On Quantization for Masked Beamforming Secrecy Systems

This study investigates how to quantize the masked beamforming systems to maximize the secrecy rate for MISOSE (multiple-input, single-output, single-eavesdropper) channels and assume that this eavesdropper equipped with only single antenna, where only partial channel state information (CSI) at the legitimate receiver is available to the transmitter. In this case, the artificial noise (AN) leaks to the legitimate receiver due to CSI quantization. In the literature, all quantization bits are used to quantize the beamforming vector. Then the null space of this quantized beamforming vector is used to transmit the AN. We find that such quantization schemes can result in serious interference at the legitimate receiver. To overcome this issue, we propose that the beamforming vector and the AN vector should be quantized separately, where the beamforming vector should be selected from a codebook to maximize the beamforming gain and the AN vector should be selected from another codebook to minimize the leakage (or interference).
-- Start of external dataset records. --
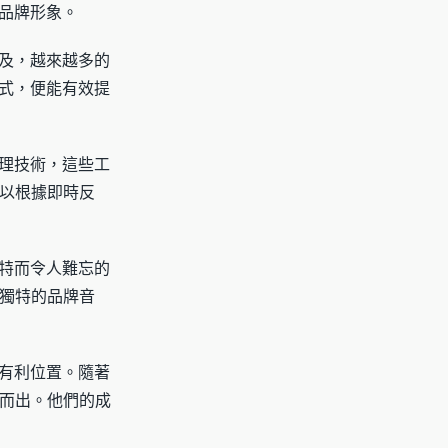
品牌形象。
普及，越來越多的
格式，便能有效提
處理技術，這些工
以根據即時反
獨特而令人難忘的
獨特的品牌音
據有利位置。隨著
而出。他們的成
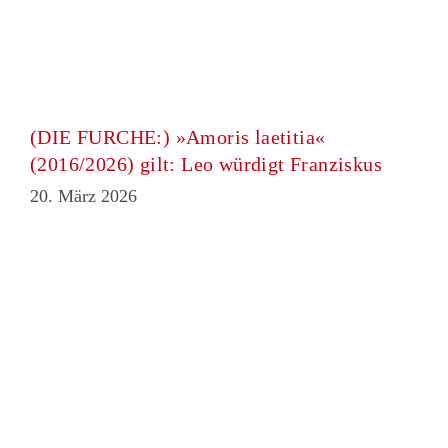
(DIE FURCHE:) »Amoris laetitia«
(2016/2026) gilt: Leo würdigt Franziskus
20. März 2026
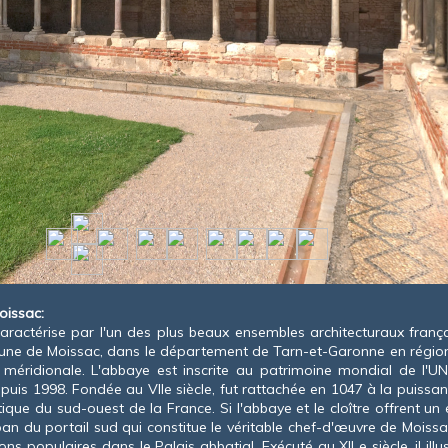
oissac:
aractérise par l'un des plus beaux ensembles architecturaux frança
ne de Moissac, dans le département de Tarn-et-Garonne en région 
méridionale. L'abbaye est inscrite au patrimoine mondial de l'U
puis 1998. Fondée au VII
e
siècle, fut rattachée en 1047 à la puissan
tique du sud-ouest de la France. Si l'abbaye et le cloître offrent
pan du portail sud qui constitue le véritable chef-d'œuvre de Moiss
itions populaires dans le Palais abbatial. Exécuté au XII
e
siècle, il il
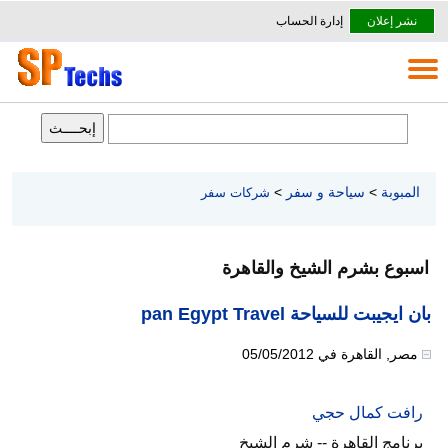
نشر إعلان
إدارة الحساب
المبوبة
>
سياحة و سفر
>
شركات سفر
اسبوع بشرم الشيخ والقاهرة
بان ايجيبت للسياحة pan Egypt Travel
مصر
,
القاهرة
في
05/05/2012
رافت كمال حجي
برنامج القاهرة -- شرم الشيخ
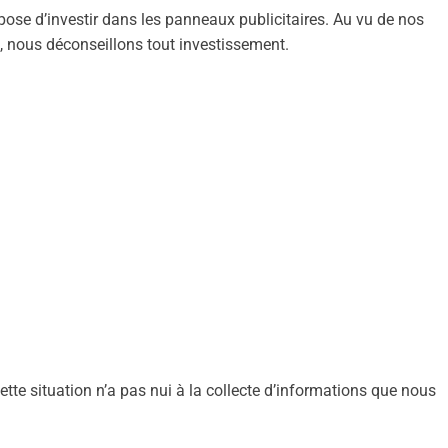
opose d’investir dans les panneaux publicitaires. Au vu de nos
, nous déconseillons tout investissement.
Cette situation n’a pas nui à la collecte d’informations que nous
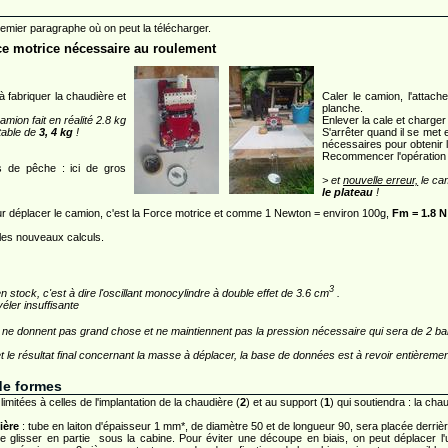
premier paragraphe où on peut la télécharger.
rce motrice nécessaire au roulement
 fabriquer la chaudière et
Caler le camion, l'attach
planche.
mion fait en réalité 2.8 kg
Enlever la cale et charger 
ctable de
3, 4 kg
!
S'arrêter quand il se me
nécessaires pour obtenir 
Recommencer l'opération p
s de pêche : ici de gros
> et
nouvelle erreur,
le ca
le plateau
!
our déplacer le camion, c'est la Force motrice et comme 1 Newton = environ 100g,
Fm = 1.8 N
 les nouveaux calculs.
3
en stock, c'est à dire l'oscillant monocylindre à double effet de 3.6 cm
.
véler insuffisante
ler ne donnent pas grand chose et ne maintiennent pas la pression nécessaire qui sera de 2 ba
t le résultat final concernant la masse à déplacer, la base de données est à revoir entièreme
de formes
 limitées à celles de l'implantation de la chaudière (
2
) et au support (
1
) qui soutiendra : la cha
ière
: tube en laiton d'épaisseur 1 mm*, de diamètre 50 et de longueur 90, sera placée derrièr
 se glisser en partie sous la cabine. Pour éviter une découpe en biais, on peut déplacer l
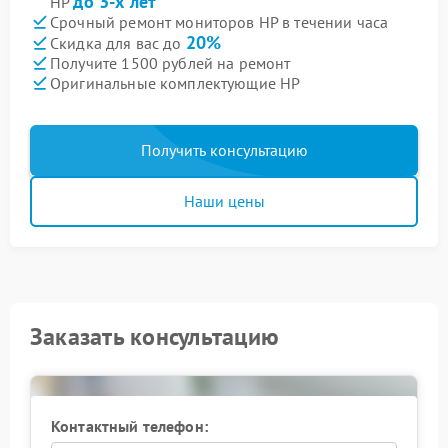
до 3-х лет
HP
Срочный ремонт мониторов HP в течении часа
20%
Скидка для вас до
Получите 1500 рублей на ремонт
Оригинальные комплектующие HP
Получить консультацию
Наши цены
Заказать консультацию
Контактный телефон:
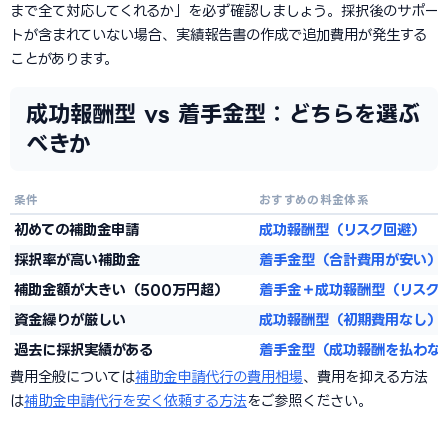
まで全て対応してくれるか」を必ず確認しましょう。採択後のサポー
トが含まれていない場合、実績報告書の作成で追加費用が発生する
ことがあります。
成功報酬型 vs 着手金型：どちらを選ぶ
べきか
条件
おすすめの料金体系
初めての補助金申請
成功報酬型（リスク回避）
採択率が高い補助金
着手金型（合計費用が安い）
補助金額が大きい（500万円超）
着手金＋成功報酬型（リスク
資金繰りが厳しい
成功報酬型（初期費用なし）
過去に採択実績がある
着手金型（成功報酬を払わな
費用全般については
補助金申請代行の費用相場
、費用を抑える方法
は
補助金申請代行を安く依頼する方法
をご参照ください。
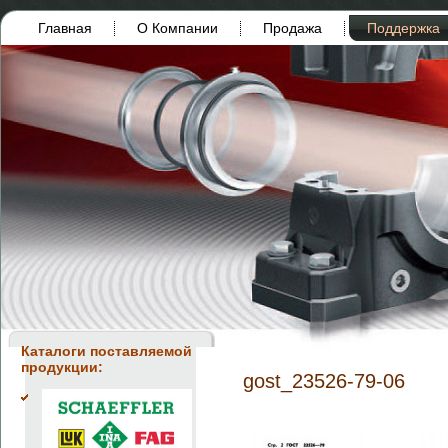
Главная
О Компании
Продажа
Поддержка
Каталоги поставляемой
продукции:
gost_23526-79-06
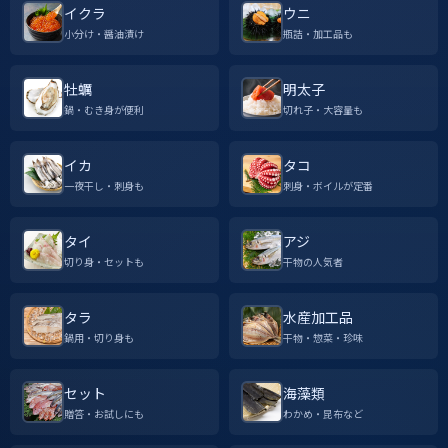
イクラ
ウニ
小分け・醤油漬け
瓶詰・加工品も
牡蠣
明太子
鍋・むき身が便利
切れ子・大容量も
イカ
タコ
一夜干し・刺身も
刺身・ボイルが定番
タイ
アジ
切り身・セットも
干物の人気者
タラ
水産加工品
鍋用・切り身も
干物・惣菜・珍味
セット
海藻類
贈答・お試しにも
わかめ・昆布など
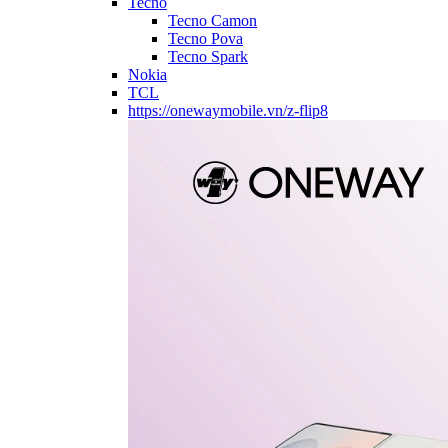
Tecno
Tecno Camon
Tecno Pova
Tecno Spark
Nokia
TCL
https://onewaymobile.vn/z-flip8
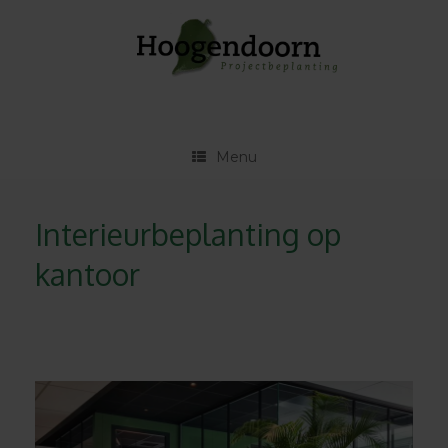
Ga
naar
de
inhoud
Menu
Interieurbeplanting op
kantoor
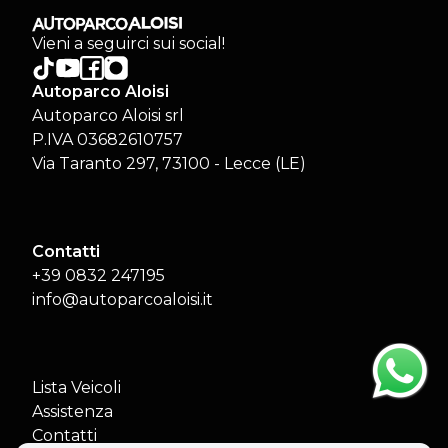
Vieni a seguirci sui social!
Autoparco Aloisi
Autoparco Aloisi srl
P.IVA 03682610757
Via Taranto 297, 73100 - Lecce (LE)
Contatti
+39 0832 247195
info@autoparcoaloisi.it
Lista Veicoli
Assistenza
Contatti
Theoretical results show that separate quantization can significantly reduce the AN leakage at the legitimate receiver. Furthermore, based on the proposed quantization scheme, we show how to allocate bits to separately quantize the beamforming vector and the AN vector to maximize the secrecy rate. By using the proposed quantization and bit allocation schemes, the secrecy rates of masked beamforming systems can be improved compared to the conventional quantization schemes. Simulation results corroborate the theoretical results.